Tea For Two is a show-stopper. At glacial pace, Pizzarelli whispers the verse of in a close-to-the-microphone manner before Thompson offers an inventive reading heavily laced with tremolo. Then, after the relaxed solo guitar intro to Just In Time, Thompson reveals his gift for melody, unleashing long lyrical lines prior to Pizzarelli pitching into another unison scat solo before the piano and guitar trade tumbling eight bar phrases.
Some Other Time from Leonard Bernstein, Adolph Green and Betty Comden’s Broadway musical On The Town is a elegiac meditation for Pizzarelli’s guitar. And Rodgers and Hart’s tribute to deja-vu, Where Or When, is outfitted with a suitably dreamy beguine rhythm and a ravishing interlude by Thompson. Rodgers and Hammerstein’s Oklahoma Suite, a medley of greatest hits from the long-running musical, opens with bassist Karn’s arco treatment of the verse to Oh, What A Beautiful Morning before the group revisits the melodies of I’m Just A Girl Who Can’t Say ‘No’, People Will Say We’re in Love, Surrey With A Fringe On Top and Oklahoma.
Time After Time by Sammy Cahn and Jules Styne is one of those rare songs (Star Dust is another) that demands its own tempo (dead slow) and Pizzarelli handles the long, sustained notes as though he were murmuring gently into a beloved’s ear.

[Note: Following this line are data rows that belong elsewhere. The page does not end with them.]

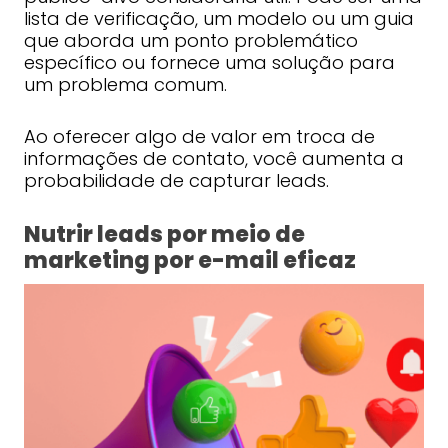
lista de verificação, um modelo ou um guia
que aborda um ponto problemático
específico ou fornece uma solução para
um problema comum.
Ao oferecer algo de valor em troca de
informações de contato, você aumenta a
probabilidade de capturar leads.
Nutrir leads por meio de
marketing por e-mail eficaz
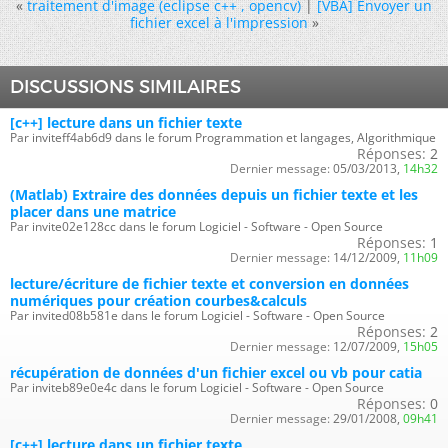
«
traitement d'image (eclipse c++ , opencv)
|
[VBA] Envoyer un
fichier excel à l'impression
»
DISCUSSIONS SIMILAIRES
[c++] lecture dans un fichier texte
Par inviteff4ab6d9 dans le forum Programmation et langages, Algorithmique
Réponses:
2
Dernier message:
05/03/2013,
14h32
(Matlab) Extraire des données depuis un fichier texte et les
placer dans une matrice
Par invite02e128cc dans le forum Logiciel - Software - Open Source
Réponses:
1
Dernier message:
14/12/2009,
11h09
lecture/écriture de fichier texte et conversion en données
numériques pour création courbes&calculs
Par invited08b581e dans le forum Logiciel - Software - Open Source
Réponses:
2
Dernier message:
12/07/2009,
15h05
récupération de données d'un fichier excel ou vb pour catia
Par inviteb89e0e4c dans le forum Logiciel - Software - Open Source
Réponses:
0
Dernier message:
29/01/2008,
09h41
[c++] lecture dans un fichier texte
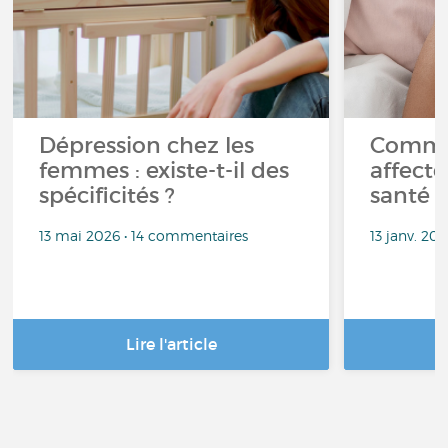
Dépression chez les
Commen
femmes : existe-t-il des
affecte
spécificités ?
santé 
13 mai 2026 • 14 commentaires
13 janv. 20
Lire l'article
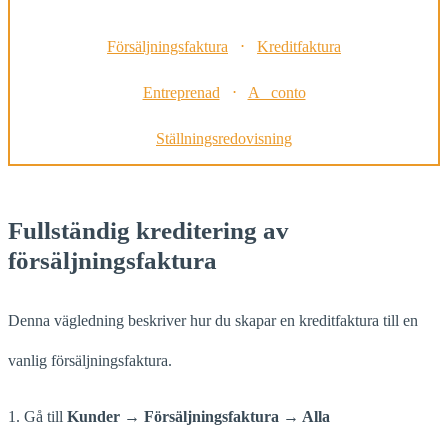
Försäljningsfaktura
⋅
Kreditfaktura
Entreprenad
⋅
A conto
Ställningsredovisning
Fullständig kreditering av
försäljningsfaktura
Denna vägledning beskriver hur du skapar en kreditfaktura till en
vanlig försäljningsfaktura.
1. Gå till
Kunder → Försäljningsfaktura → Alla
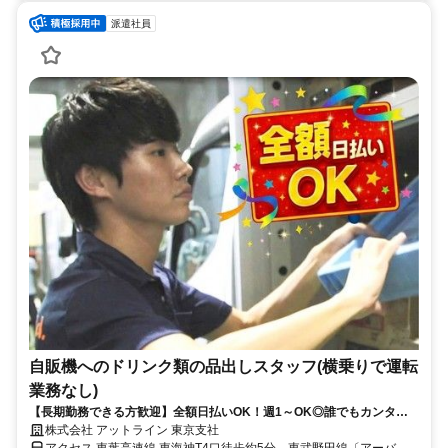
派遣社員
自販機へのドリンク類の品出しスタッフ(横乗りで運転
業務なし)
【長期勤務できる方歓迎】全額日払いOK！週1～OK◎誰でもカンタン
補充作業
株式会社 アットライン 東京支社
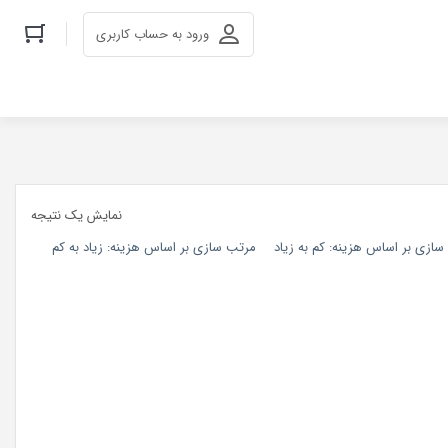
ورود به حساب کاربری
نمایش یک نتیجه
ازی بر اساس هزینه: کم به زیاد
مرتب سازی بر اساس هزینه: زیاد به کم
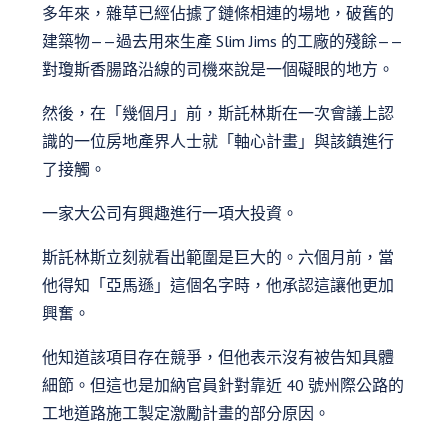
多年來，雜草已經佔據了鏈條相連的場地，破舊的
建築物——過去用來生產 Slim Jims 的工廠的殘餘——
對瓊斯香腸路沿線的司機來說是一個礙眼的地方。
然後，在「幾個月」前，斯託林斯在一次會議上認
識的一位房地產界人士就「軸心計畫」與該鎮進行
了接觸。
一家大公司有興趣進行一項大投資。
斯託林斯立刻就看出範圍是巨大的。六個月前，當
他得知「亞馬遜」這個名字時，他承認這讓他更加
興奮。
他知道該項目存在競爭，但他表示沒有被告知具體
細節。但這也是加納官員針對靠近 40 號州際公路的
工地道路施工製定激勵計畫的部分原因。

For the 1951 Fred Astaire movie, ‘Royal Wedding’, Burton Lane and Alan Jay Lerner wrote You’re All The World To Me, the album’s other ‘list’ song, an encyclopaedic jaunt through geographical references (Paris, the Alps, Lake Como, Sun Valley, Cape Cod and a night in Capri), all familiar to an American audience, covered at energetic tempo.
Hands up those who’ve heard of Herman Hupfeld? Yes? No? Possibly the only composer whose fame was eclipsed by a misquoted line of dialogue (the deathless phrase, “Play it Sam”, not “Play it again Sam”, was actually spoken by Ingrid Bergman, not Humphrey Bogart. Now go off and win your pub quiz). Hupfeld wrote As Time Goes By in 1930 but it wasn’t until 1942 that the song achieved legendary status in the movie ‘Casablanca’ and can always be relied upon to push the buttons of nostalgic patrons in a Manhattan boîte.
The album closes with a nimble Coffee In A Cardboard Cup written by Kander and Ebb for a Broadway show, 70, Girls, 70 (no, I hadn’t heard of it either). But the performance is so up-beat and energetic that even a slightly boozed-up audience might be moved to stand unsteadily and applaud.
The sleeve acknowledges many people up to and including Bob Turner, the piano tuner. But full praise should be heaped upon engineer Bill Moss at Red Button Audio for the crisp, faithful sound.
However, I have a beef. When I slipped the CD into my computer player, I was informed that its genre was ‘alternative’. ‘Alternative’ to what? I reckon I can recognise jazz when I hear it. To ignore this album’s jazz credentials and misdescribe it as ‘alternative’ is hardly helpful to the music we support and admire.
All in all, good venerable show tunes well played and sung by three professional musicians. All jazz musicians. Playing jazz.
John Pizzarelli, guitar and vocals; Isaiah J. Thompson, piano; Michael Karn, double bass. Recorded at The Jacob Burns Media Arts Lab, Pleasantville, N. Y., U.S.A. November 2021. Seven String Ltd.